Ready. Aim.

Dan Zak: BUCKINGHAM COUNTY, VA. — He emerges from the woods, a vision in wool. His walking stick leads and his black boots follow. Underneath a tricorn hat, his white hair flows into a powder bag and rests on the shoulders of his frock coat. His waistcoat is navy, his britches yellow, his nose Roman, his bearing presidential. From their sagging camp chairs next to scuffed coolers — somewhere off Route 610, down a dirt road that coils into the sticks, past the sign that reads “END STATE MAINTENANCE” — his constituents watch him approach. Here, on a hot stretch of acreage converted into a 500-yard firing range, the father of our country meets his flock.
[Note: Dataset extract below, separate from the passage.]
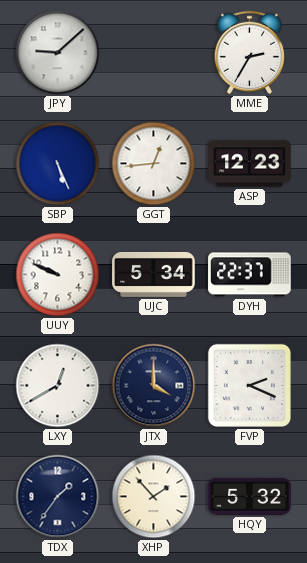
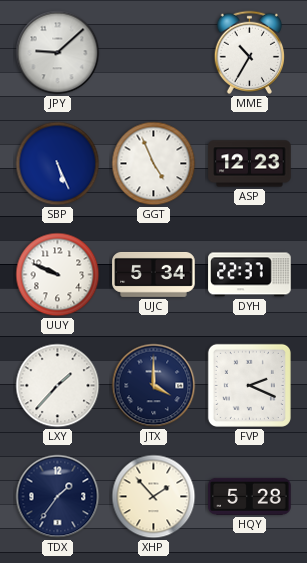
MME: 2:35 -> 10:35
GGT: 12:44 -> 4:56
LXY: 12:40 -> 1:37
HQY: 5:32 -> 5:28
A hawk tilts on a thermal overhead. The people drink grape juice and eat granola bars as George Washington orates. He recalls mustering a militia for the struggle against England. A disarmed people is a helpless people, he says. He extols the vast natural resources of the American land, the courage of its citizens and the liberties for which his countrymen started fighting at Lexington and Concord 235 years ago.

“If you cannot make from all this a great and happy and prosperous nation,” Washington intones, sweeping his arm past the trees, the grass, the sky and the shooting targets staple-gunned to plywood, “you only have yourselves to blame.”